Use Newton's laws - the forces two objects feel are attractive (from one objects mass center point to the other's), equal to each other, and in value equal to g*m1*m2/(d*d) (where g is a constant, m1 and m2 are the masses and d is the distance of the center points.
However, if you have a planet, the effect of the spaceship's attraction to the planet is negligible, so one usually does not do the computations for the planet; it's just stationary.
Keep in mind that F=m*a, where F is the force calculated above, m the mass of the spaceship and a is the acceleration of the object. Based on the acceleration you calculate the speed, and based on the speed the position.
Check out Princeton's N-Body assignment.
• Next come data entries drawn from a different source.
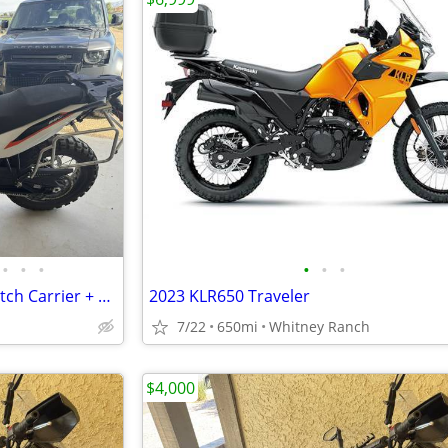
•
•
•
•
•
•
KTM 890 Adventure R Rally + Hitch Carrier + Gear
2023 KLR650 Traveler
7/22
650mi
Whitney Ranch
$4,000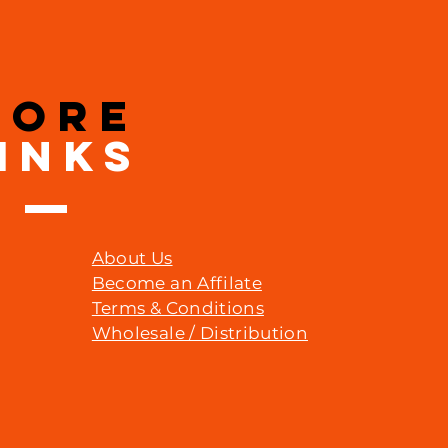
MORE
INKS
About Us
Become an Affilate
Terms & Conditions
Wholesale / Distribution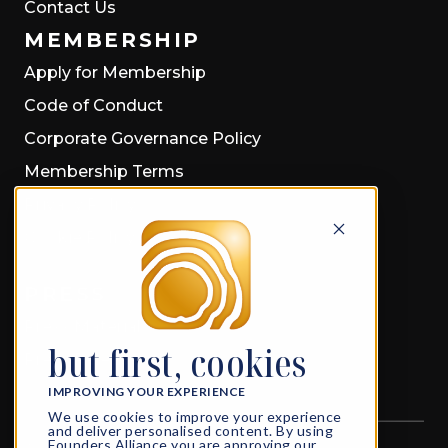
Contact Us
MEMBERSHIP
Apply for Membership
Code of Conduct
Corporate Governance Policy
Membership Terms
Privacy Policy
Cookie Policy
PRESS
Press Material
but first, cookies
Press Releases
IMPROVING YOUR EXPERIENCE
We use cookies to improve your experience
and deliver personalised content. By using
Founders Alliance you are approving our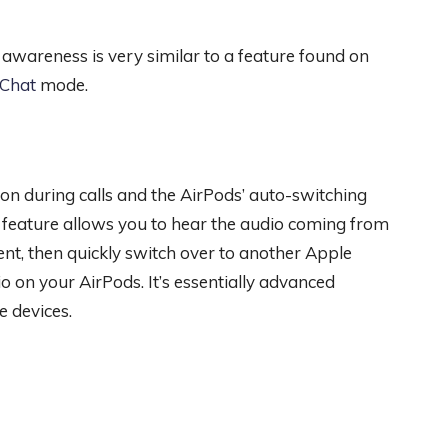
n awareness is very similar to a feature found on
-Chat
mode.
ion during calls and the AirPods’ auto-switching
t feature allows you to hear the audio coming from
t, then quickly switch over to another Apple
o on your AirPods. It’s essentially advanced
e devices.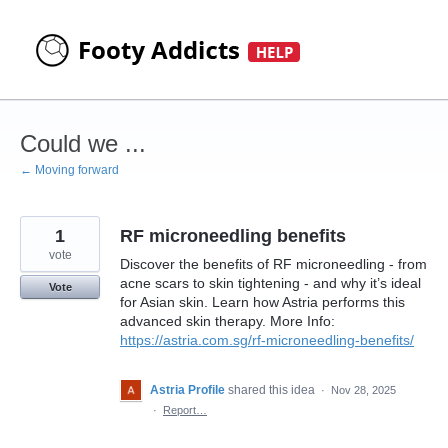
Skip
to
content
Could we ...
← Moving forward
1
RF microneedling benefits
vote
Discover the benefits of RF microneedling - from
acne scars to skin tightening - and why it’s ideal
Vote
for Asian skin. Learn how Astria performs this
advanced skin therapy. More Info:
https://astria.com.sg/rf-microneedling-benefits/
Astria Profile
shared this idea
·
Nov 28, 2025
·
Report…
It describes what you want.
However, in the interest of quick summaries, you can derive the equations from basic trigonometry and Newton's Law of Universal Gravitation:
F = GMm/(r^2)
where F = force between two objects, G = gravitational constant, M and m are the relevant masses, and r is the distance between them.
A little mathemagic and you get the following results:
F_x = F(x_2 - x_1)/r
F_y = F(y_2 - y_1)/r
where F_x is the gravitational force in the x direction (same for F_y, but in y direction), x_2 and y_2 is the position of one of your objects, x_1 and y_1 the position of the other, F is as defined above, and r is the distance between them.